Thursday, February 9, 2012 | 12:30 PM to 1:30 PM
The modern financial system emerged around the turn of the 18th century in England. The new political economic thinking paving the way for the Financial Revolution was grounded in a radically transformed worldview that drew extensively on developments in natural philosophy. Leaving behind the traditional notion that mankind exists in a material, social and economic world that is finite, static and knowable, 17th-century political economists embraced the ideas of infinite worlds, nature’s perfectibility and probabilistic knowledge. With these component parts, they constructed a new worldview in which mankind’s purpose was to ceaselessly pursue new methods for the infinite improvement of nature, society and mankind. For such a vision of perpetual progress to materialize, it was essential to these writers that England developed a more sophisticated system of credit.
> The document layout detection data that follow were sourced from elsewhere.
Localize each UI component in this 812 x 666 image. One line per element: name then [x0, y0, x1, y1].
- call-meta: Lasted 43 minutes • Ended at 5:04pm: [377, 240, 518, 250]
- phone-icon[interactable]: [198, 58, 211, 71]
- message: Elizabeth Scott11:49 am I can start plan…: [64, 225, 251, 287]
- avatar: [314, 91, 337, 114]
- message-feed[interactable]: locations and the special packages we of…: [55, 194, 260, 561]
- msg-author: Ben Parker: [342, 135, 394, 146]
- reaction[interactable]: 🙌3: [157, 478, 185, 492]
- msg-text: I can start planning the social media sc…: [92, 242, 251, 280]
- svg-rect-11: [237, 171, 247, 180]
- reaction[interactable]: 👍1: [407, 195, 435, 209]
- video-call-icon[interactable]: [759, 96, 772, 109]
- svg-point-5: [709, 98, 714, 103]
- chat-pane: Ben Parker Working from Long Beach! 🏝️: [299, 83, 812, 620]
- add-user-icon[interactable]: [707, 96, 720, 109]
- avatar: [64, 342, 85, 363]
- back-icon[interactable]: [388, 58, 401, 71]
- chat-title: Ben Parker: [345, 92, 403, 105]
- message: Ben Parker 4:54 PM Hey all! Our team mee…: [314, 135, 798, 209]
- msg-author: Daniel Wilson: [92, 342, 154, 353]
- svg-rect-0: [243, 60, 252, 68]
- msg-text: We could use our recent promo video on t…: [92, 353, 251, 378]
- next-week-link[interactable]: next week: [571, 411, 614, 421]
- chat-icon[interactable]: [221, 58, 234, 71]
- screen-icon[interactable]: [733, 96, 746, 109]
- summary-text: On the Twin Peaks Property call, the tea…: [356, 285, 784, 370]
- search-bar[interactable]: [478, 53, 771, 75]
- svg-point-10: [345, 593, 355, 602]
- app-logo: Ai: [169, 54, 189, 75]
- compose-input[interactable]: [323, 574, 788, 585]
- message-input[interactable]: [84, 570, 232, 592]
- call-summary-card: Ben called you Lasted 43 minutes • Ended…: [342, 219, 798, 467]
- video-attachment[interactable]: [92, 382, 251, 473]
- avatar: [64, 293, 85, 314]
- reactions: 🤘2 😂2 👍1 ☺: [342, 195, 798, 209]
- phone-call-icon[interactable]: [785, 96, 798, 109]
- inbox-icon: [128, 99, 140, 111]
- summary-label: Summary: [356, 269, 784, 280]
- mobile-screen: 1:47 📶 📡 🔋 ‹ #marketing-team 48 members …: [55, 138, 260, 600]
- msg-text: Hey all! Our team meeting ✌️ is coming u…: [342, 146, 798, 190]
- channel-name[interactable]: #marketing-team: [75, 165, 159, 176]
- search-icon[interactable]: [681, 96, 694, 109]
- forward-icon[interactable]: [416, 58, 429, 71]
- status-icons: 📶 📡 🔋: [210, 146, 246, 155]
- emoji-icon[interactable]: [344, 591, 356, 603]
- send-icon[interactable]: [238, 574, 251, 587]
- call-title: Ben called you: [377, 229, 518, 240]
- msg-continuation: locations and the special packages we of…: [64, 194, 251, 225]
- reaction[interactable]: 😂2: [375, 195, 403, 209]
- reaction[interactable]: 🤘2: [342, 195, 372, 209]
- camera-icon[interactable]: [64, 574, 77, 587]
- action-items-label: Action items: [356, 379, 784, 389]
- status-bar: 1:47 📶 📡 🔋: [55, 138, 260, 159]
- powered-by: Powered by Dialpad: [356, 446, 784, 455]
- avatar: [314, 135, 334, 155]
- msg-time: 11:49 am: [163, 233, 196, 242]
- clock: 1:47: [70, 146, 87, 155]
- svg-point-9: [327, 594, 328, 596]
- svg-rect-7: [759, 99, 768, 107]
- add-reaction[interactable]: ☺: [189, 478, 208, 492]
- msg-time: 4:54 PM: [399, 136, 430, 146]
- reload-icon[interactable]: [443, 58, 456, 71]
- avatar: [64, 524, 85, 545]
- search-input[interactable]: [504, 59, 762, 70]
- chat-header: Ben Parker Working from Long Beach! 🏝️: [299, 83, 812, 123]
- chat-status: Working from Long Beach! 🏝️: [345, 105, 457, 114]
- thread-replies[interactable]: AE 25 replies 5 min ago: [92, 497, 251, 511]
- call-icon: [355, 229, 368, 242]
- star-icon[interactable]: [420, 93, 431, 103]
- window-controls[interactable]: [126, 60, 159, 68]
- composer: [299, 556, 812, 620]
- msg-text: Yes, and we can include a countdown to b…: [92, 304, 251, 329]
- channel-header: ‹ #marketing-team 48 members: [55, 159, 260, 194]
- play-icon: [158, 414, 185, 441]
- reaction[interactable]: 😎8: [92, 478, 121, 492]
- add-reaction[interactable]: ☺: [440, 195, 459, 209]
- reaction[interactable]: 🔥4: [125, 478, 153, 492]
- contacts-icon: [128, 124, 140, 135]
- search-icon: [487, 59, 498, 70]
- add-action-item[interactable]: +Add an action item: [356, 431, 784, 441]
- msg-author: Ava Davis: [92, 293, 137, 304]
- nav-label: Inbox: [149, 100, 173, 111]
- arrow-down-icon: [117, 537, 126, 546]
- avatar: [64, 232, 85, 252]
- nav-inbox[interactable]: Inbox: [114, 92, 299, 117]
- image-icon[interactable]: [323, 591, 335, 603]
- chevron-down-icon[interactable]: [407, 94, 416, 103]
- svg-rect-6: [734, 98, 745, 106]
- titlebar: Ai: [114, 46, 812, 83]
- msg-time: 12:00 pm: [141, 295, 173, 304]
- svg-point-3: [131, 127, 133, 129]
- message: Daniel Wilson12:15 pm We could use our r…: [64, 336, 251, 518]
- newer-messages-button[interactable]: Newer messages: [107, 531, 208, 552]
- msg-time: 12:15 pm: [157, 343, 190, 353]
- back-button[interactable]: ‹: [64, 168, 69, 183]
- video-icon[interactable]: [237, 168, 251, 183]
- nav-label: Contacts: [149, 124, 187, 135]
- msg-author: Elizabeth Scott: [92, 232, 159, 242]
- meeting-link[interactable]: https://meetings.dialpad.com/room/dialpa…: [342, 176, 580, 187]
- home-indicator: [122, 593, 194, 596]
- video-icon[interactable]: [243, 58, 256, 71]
In this talk, Carl Wennerlind traces the origins of this worldview and argues that alchemical, Baconian and probabilistic thinking constituted its main conceptual frameworks. In this view, the Scientific Revolution played an integral role in the making of the Financial Revolution.About the Speaker
Carl Wennerlind is an assistant professor of history at Barnard College, Columbia University, specializing in 17th- and 18th-century Europe, with a focus on intellectual history and political economy. He is particularly interested in the historical development of money and credit, as well as attempts to theorize these phenomena.
He recently published Casualties of Credit: The English Financial Revolution, 1620-1720 (Harvard University Press, 2011) and is currently working on a monograph exploring the changing conceptual nature of scarcity from early modern Aristotelian-influenced thinking to modern neo-classical economics. In addition to his co-edited volume, David Hume’s Political Economy (with Margaret Schabas), Wennerlind’s work on Hume’s economic thought has appeared in various journals, including the Journal of Political Economy, Journal of Economic Perspectives, History of Political Economy, and Hume Studies.